Yapay zeka korkusundan nasıl kurtulabiliriz?

Yapay zekanın etkisi hakkında endişelenmek, internetin etkisinden endişelenmekten çok farklı değildir. Bunu haklı çıkaran nedenler, geçmişte internetin yayılmasının sonuçları hakkında söylenenlere benzer. Bu gerekçelerden bazılarını birazdan sunacağım. Ancak öncelikle endişelenenleri rahatlatmak istiyorum, çünkü internetin ilk kez tanıtıldığı zamandan bu yana, eski endişelerin çoğu gerçekten çözüldü veya en azından artık o kadar güçlü veya ciddi değiller.

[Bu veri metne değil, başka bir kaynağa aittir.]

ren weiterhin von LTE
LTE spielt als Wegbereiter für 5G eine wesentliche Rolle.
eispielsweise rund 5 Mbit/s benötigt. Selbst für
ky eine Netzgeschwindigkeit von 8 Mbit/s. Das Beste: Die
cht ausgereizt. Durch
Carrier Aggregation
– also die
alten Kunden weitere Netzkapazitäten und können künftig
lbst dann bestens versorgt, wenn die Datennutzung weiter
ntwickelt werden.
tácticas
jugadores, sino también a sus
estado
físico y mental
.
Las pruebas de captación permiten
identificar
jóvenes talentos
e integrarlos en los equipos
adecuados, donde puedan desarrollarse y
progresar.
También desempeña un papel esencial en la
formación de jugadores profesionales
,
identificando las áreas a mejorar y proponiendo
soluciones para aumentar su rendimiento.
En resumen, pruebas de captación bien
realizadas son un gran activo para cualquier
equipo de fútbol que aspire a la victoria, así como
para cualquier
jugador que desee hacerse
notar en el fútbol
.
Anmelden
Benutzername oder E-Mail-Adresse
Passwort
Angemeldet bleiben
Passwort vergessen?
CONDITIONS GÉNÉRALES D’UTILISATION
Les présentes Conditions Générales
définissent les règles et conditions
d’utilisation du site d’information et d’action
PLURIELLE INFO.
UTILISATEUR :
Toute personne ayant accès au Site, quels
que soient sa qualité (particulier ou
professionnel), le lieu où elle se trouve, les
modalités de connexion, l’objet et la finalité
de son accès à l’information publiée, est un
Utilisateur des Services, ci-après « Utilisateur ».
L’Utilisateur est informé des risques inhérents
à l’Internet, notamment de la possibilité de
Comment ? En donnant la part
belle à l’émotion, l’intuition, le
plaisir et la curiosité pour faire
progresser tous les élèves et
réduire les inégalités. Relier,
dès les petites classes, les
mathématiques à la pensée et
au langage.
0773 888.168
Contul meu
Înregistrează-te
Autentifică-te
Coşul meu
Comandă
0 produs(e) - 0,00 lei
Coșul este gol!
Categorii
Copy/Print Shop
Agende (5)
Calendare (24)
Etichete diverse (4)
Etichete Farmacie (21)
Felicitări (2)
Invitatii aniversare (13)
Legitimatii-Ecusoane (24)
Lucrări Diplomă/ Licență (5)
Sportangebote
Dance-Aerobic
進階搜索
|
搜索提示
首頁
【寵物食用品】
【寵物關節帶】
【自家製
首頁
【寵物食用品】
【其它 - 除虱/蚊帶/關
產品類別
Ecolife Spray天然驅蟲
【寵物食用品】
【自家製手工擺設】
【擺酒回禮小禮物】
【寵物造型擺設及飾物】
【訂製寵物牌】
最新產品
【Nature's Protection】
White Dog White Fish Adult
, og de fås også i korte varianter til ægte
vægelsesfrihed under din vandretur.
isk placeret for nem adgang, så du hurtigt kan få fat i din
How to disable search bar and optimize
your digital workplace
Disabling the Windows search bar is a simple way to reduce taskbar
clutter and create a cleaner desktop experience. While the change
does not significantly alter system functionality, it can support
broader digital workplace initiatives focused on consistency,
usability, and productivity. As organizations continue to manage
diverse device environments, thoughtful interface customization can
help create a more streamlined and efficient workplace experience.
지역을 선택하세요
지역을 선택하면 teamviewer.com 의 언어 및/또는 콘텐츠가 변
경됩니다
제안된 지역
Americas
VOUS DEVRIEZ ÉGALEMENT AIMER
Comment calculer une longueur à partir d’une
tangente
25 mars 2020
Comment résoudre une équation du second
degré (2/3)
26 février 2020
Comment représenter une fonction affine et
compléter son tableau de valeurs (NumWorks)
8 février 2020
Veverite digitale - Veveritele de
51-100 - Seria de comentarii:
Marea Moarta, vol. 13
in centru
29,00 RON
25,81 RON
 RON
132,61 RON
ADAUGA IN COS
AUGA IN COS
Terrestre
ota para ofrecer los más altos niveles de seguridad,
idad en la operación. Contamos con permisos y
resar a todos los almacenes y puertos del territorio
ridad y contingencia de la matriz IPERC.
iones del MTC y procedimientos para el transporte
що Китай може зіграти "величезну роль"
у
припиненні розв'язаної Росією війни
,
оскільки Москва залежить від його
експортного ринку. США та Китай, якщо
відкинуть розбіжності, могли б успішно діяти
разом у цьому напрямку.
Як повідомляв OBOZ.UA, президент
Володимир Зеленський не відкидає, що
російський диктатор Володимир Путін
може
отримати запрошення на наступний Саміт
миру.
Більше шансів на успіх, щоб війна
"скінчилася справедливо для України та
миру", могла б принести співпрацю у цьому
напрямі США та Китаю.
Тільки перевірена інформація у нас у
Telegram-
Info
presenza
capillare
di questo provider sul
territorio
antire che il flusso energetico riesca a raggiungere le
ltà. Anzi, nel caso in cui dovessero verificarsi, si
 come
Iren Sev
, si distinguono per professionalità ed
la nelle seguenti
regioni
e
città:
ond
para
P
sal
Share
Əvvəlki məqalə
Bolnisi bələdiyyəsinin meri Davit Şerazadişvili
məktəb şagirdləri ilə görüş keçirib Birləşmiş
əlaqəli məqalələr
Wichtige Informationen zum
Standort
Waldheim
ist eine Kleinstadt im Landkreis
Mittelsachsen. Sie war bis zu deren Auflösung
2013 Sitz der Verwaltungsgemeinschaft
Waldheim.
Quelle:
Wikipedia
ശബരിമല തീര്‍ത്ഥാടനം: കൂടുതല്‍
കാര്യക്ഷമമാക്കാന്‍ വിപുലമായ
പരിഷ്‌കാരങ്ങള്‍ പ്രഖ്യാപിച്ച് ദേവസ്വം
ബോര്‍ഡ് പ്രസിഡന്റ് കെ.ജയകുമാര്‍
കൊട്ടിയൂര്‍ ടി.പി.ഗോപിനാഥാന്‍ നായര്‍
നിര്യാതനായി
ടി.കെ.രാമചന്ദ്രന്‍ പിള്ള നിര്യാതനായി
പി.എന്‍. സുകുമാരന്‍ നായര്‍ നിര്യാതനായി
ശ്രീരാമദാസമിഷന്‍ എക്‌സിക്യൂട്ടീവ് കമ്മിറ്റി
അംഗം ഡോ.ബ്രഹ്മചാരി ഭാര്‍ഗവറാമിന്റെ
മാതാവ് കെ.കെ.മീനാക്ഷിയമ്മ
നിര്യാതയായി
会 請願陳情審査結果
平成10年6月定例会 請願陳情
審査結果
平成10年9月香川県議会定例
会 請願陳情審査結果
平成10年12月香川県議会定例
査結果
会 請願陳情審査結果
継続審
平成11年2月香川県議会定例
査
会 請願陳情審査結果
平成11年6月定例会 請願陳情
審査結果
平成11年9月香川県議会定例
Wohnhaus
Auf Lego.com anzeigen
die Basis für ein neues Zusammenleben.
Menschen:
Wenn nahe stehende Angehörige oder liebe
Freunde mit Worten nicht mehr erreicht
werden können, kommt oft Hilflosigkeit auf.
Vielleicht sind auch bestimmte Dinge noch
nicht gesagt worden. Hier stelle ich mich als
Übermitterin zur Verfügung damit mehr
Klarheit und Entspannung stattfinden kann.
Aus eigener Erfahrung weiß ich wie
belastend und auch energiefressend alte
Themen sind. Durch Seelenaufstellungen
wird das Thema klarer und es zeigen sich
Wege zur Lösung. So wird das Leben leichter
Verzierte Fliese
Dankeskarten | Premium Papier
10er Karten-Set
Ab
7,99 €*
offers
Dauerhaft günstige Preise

Kaygıların çoğu- her şeyden önce -geleceğin belirsizliğinden ve kesinlik eksikliğinden, yani insanın kaderini kontrol etmediği duygusundan kaynaklanır. Eskiden fotoğrafçılık alanında çalışan ve dijital fotoğrafçılığın yaygınlaşmasından sonra işini kaybeden insanlar tanıyorum. Bu sektördeki en büyük iki şirketin iflas ettiğini biliyorum: Alman Agfa (2005) ve ABD Kodak (2012).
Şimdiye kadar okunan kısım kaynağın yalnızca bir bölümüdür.